When you receive a foreign dividend it is likely that it will have had tax deducted at source and, because you owe UK authorities tax, you could pay tax twice on the same income. But the UK has double taxation agreements with many countries whereby a maximum tax rate is agreed and can be offset against UK tax payable. However, as countries tend to charge more than the specified amount in the double taxation agreement you have to claim a rebate. With some countries, the process takes up to three months and can involve filling out multiple forms. 

The process is quite straightforward for US stocks. You complete a W-8BEN form via your platform and the tax rate you pay on dividends is automatically reduced from 30 per cent to 15 per cent. The W-8BEN form is valid for three years. And if your stocks are held within a self-invested personal pension (Sipp), the withholding tax is charged at 0 per cent. 

France charges private investors 30 per cent withholding tax, and Germany charges investors who hold stocks directly in their own names 30 per cent and nominee accounts 26.375 per cent. But their double taxation treaties with the UK allow you to claim a rebate and only pay 15 per cent tax, although you might have to contact the relevant tax authorities yourself to do this. Hargreaves Lansdown, for example, does not reclaim tax credits on your behalf in countries other than the US and Canada due to the complexity of tax regimes. 

If you hold overseas listed shares within an individual savings account (Isa) you still have to pay overseas withholding taxes, but you will not incur any UK income or CGT. See more on this in Follow the right tax procedures when investing in overseas shares in the issue of 2 August 2019. Foreign tax authorities don't usually charge CGT.

If you do not hold your foreign shares within a tax-efficient wrapper you declare the profits on your tax return. If you owe UK CGT you should be able to offset Foreign Tax Credit Relief against this. 

 

Consider funds for cost efficiency

Funds can be a cheaper way to invest in foreign listed equities than buying them directly. This is because a fund is a basket of shares or other assets, so with one holding and one trade you can have diversified exposure to a given market or area. Although funds charge an annual management fee, this could come to less than the trading charges for buying a sufficient number of overseas listed shares to get the exposure you want and ensure it is well diversified. You also only pay the trading charges associated with a UK security, and do not incur foreign exchange charges or taxes.

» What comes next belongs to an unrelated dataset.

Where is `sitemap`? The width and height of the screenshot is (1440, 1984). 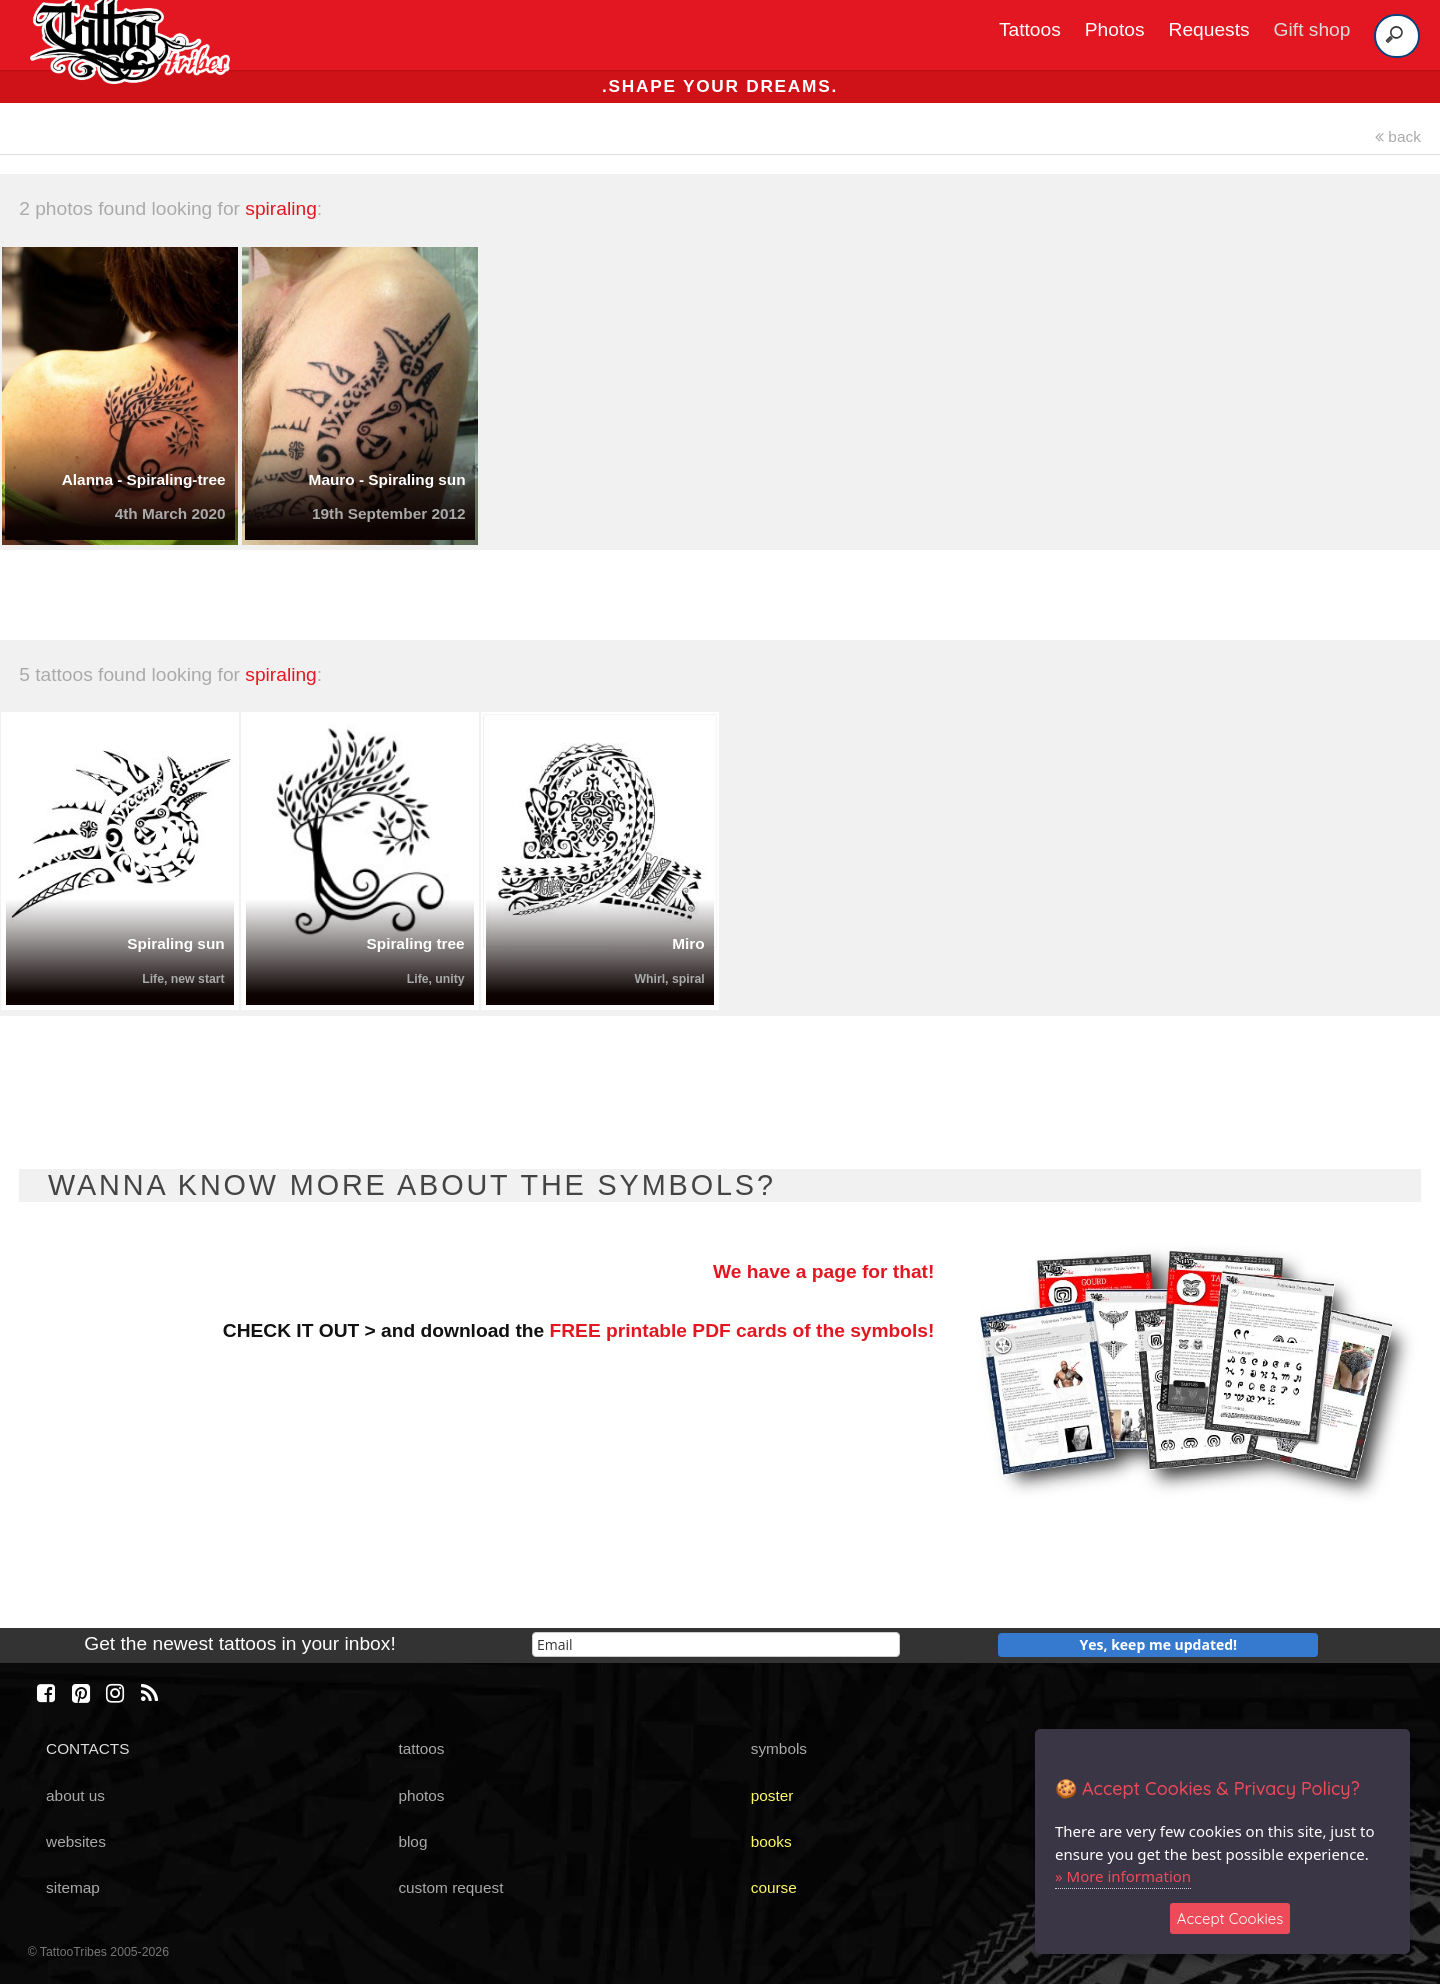 sitemap is located at coordinates (73, 1887).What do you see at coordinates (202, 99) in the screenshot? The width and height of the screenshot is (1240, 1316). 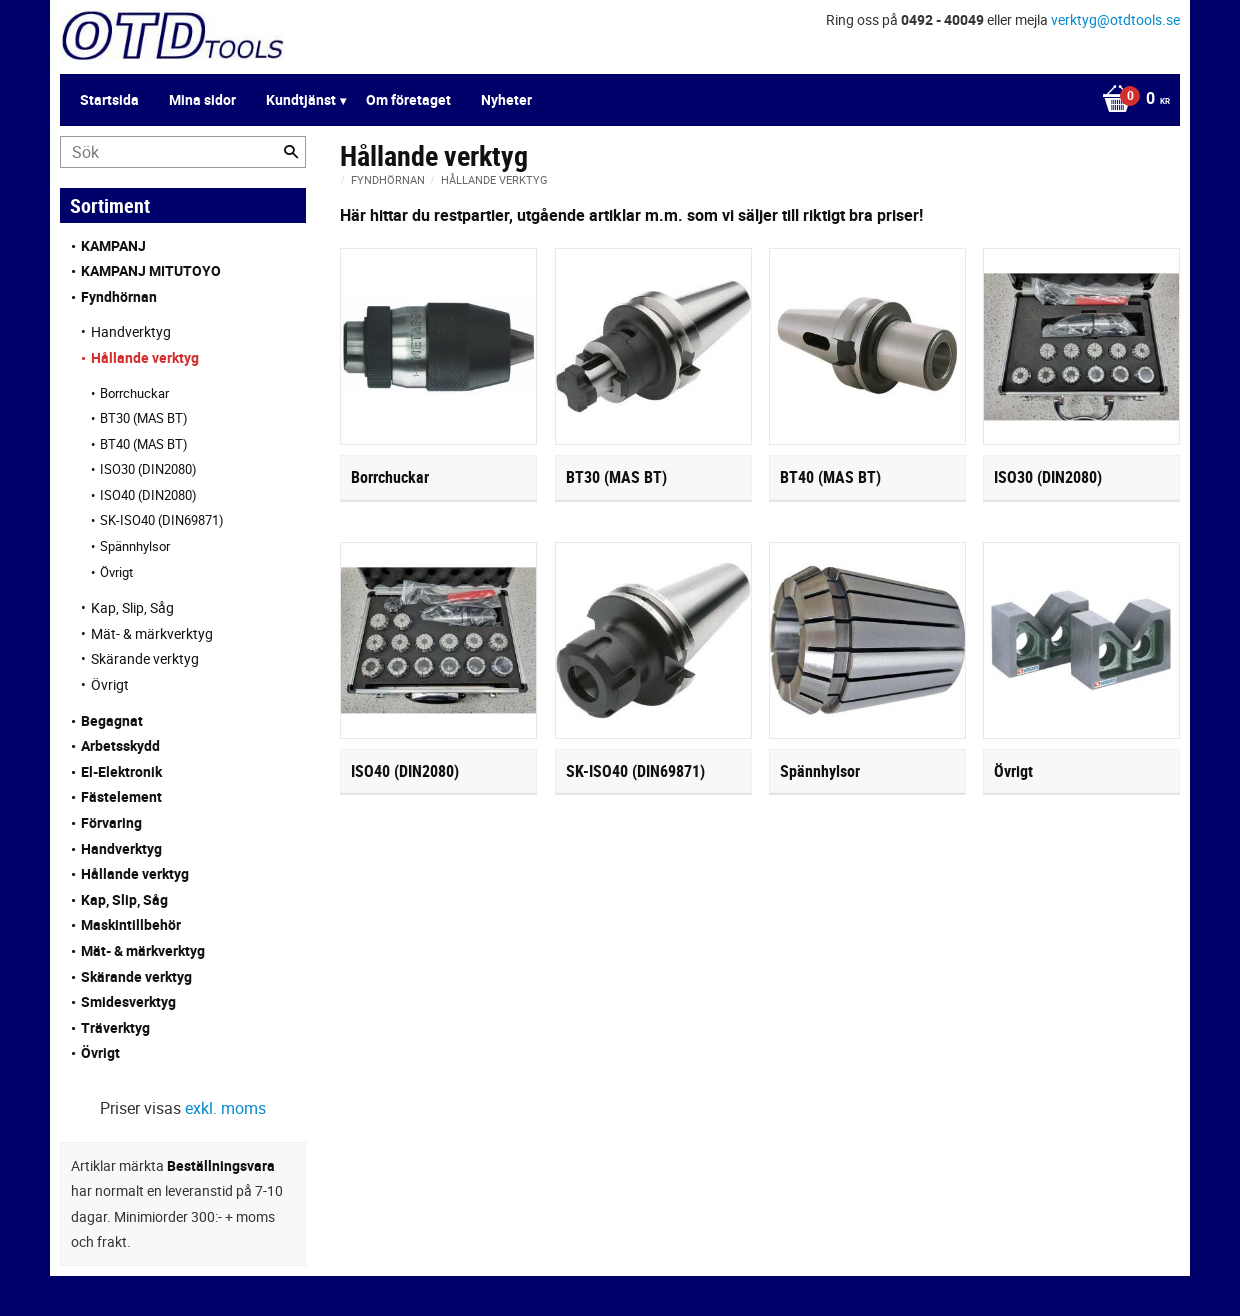 I see `Mina sidor [menuitem]` at bounding box center [202, 99].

A way to reduce the amount of annual management fees you pay is to opt for a passive fund such as an open-ended tracker or exchange traded fund (ETF), as their charges are lower. For example, for US exposure iShares Core S&P 500 UCITS ETF (CSP1) has an ongoing charge of 0.07 per cent and iShares NASDAQ 100 UCITS ETF (CNX1) has an ongoing charge of 0.33 per cent. ETFs are also exempt from Stamp Duty in the UK.